Barack Obama’s 2012 attempt to make appointments to the National Labor Relations Board (NLRB) was ruled unconstitutional by the Supreme Court Thursday. The administration claimed the appointments were “recess.” The Supremes disagreed: 9-0.
The case centered on the tactics Obama used to fill three vacancies on the NLRB, a federal labor arbiter.
While the Senate was in pro forma session, the president filled the vacancies with two union lawyers and a Republican, giving Democrats a 3-2 majority on the board without the consent of the Senate.
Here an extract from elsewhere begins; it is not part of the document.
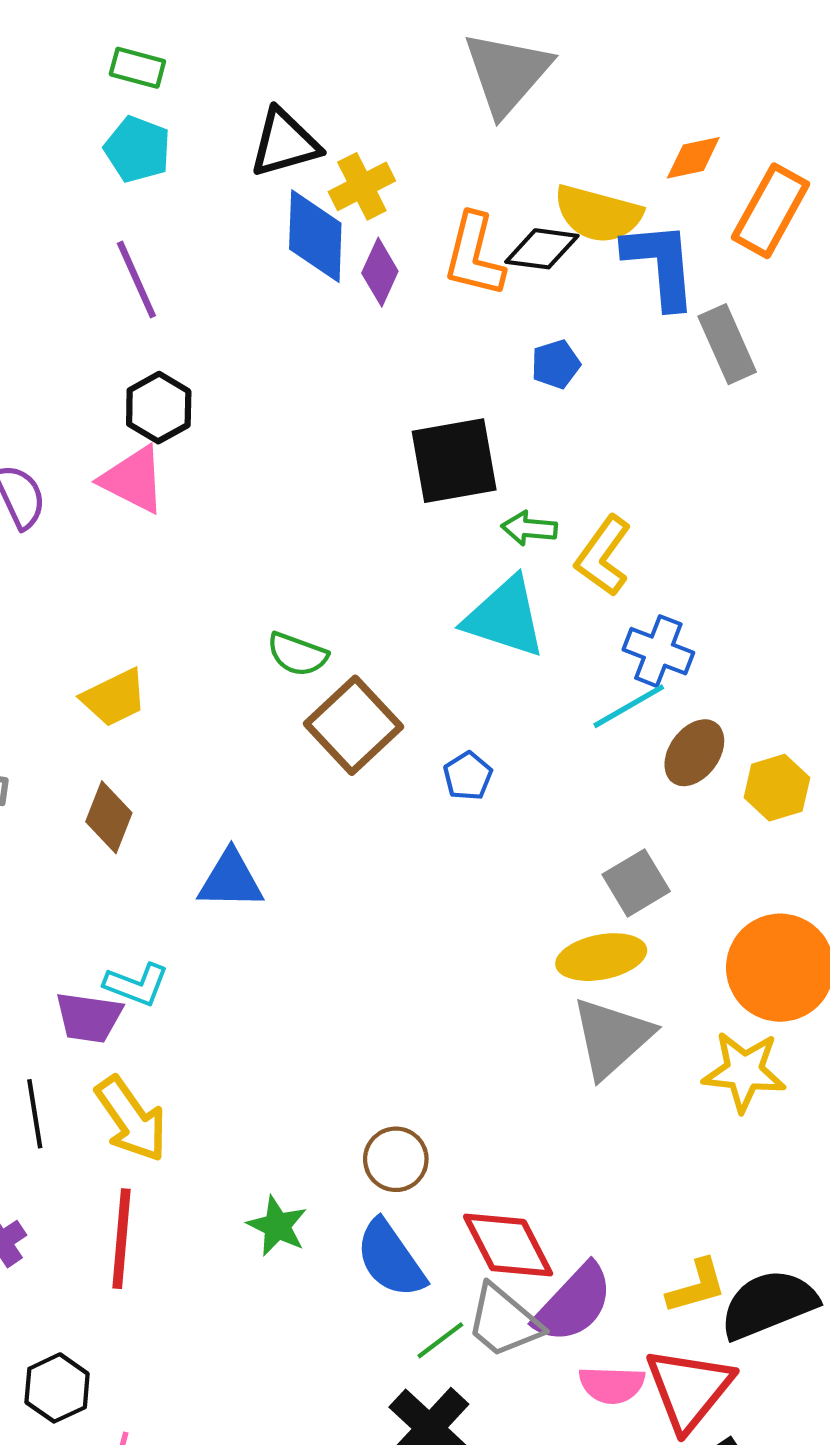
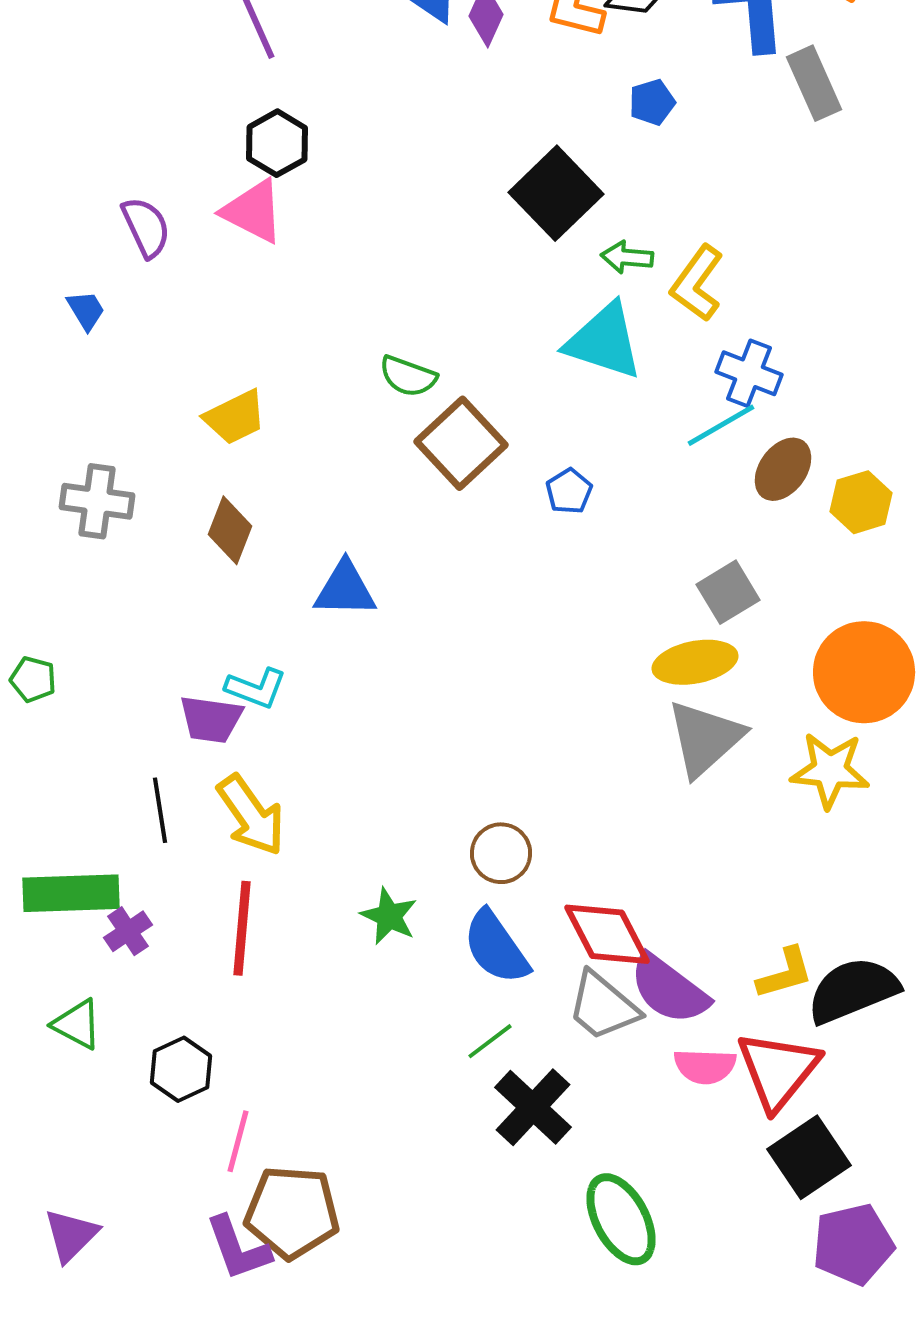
black square: (454, 461) -> (556, 193), turned -34
purple semicircle: (574, 1303) -> (669, 989), turned 84
green line: (440, 1340) -> (490, 1041), moved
The unanimous decision preserves the right of presidents to make recess appointments, but the court said Thursday that Obama exceeded his authority when he made the appointments. At question was whether Congress was in technically in session or not. Congress said it was; Obama said it wasn’t. SCOTUS agreed with Congress.
The justices said in their first-ever consideration of the Constitution’s recess appointments clause that Congress gets to decide when it is in recess and that there was no recess when Obama acted. The president said he made the appointments in the face of Republican refusal to allow the NLRB to function.
Huge decision. In light of the concerns of many – on all sides of the political spectrum – that Obama’s penchant for relying on executive action versus the legislative process to implement his policies is an attack on the Constitution, it will be interesting to watch the repercussions.